BRIEF
Return every record verbatim.

┌──

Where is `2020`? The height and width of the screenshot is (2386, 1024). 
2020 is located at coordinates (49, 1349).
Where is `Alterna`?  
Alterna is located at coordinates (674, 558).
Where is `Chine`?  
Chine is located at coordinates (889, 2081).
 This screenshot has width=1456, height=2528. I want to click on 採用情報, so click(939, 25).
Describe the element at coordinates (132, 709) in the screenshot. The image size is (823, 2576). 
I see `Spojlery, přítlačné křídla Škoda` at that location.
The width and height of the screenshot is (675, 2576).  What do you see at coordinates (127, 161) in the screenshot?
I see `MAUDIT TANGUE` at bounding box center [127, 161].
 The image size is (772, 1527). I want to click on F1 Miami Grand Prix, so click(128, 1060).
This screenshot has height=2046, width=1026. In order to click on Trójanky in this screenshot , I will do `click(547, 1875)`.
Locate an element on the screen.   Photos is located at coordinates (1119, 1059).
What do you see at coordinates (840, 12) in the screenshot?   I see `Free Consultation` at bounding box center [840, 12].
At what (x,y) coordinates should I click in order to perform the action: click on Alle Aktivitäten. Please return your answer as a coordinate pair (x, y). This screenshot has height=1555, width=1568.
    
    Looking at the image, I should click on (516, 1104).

└──

RESPONSE
Where is `2020`? The height and width of the screenshot is (2386, 1024). 
2020 is located at coordinates (49, 1349).
Where is `Alterna`?  
Alterna is located at coordinates (674, 558).
Where is `Chine`?  
Chine is located at coordinates (889, 2081).
 This screenshot has width=1456, height=2528. I want to click on 採用情報, so click(939, 25).
Describe the element at coordinates (132, 709) in the screenshot. The image size is (823, 2576). 
I see `Spojlery, přítlačné křídla Škoda` at that location.
The width and height of the screenshot is (675, 2576).  What do you see at coordinates (127, 161) in the screenshot?
I see `MAUDIT TANGUE` at bounding box center [127, 161].
 The image size is (772, 1527). I want to click on F1 Miami Grand Prix, so click(128, 1060).
This screenshot has height=2046, width=1026. In order to click on Trójanky in this screenshot , I will do `click(547, 1875)`.
Locate an element on the screen.   Photos is located at coordinates (1119, 1059).
What do you see at coordinates (840, 12) in the screenshot?   I see `Free Consultation` at bounding box center [840, 12].
At what (x,y) coordinates should I click in order to perform the action: click on Alle Aktivitäten. Please return your answer as a coordinate pair (x, y). This screenshot has height=1555, width=1568.
    
    Looking at the image, I should click on (516, 1104).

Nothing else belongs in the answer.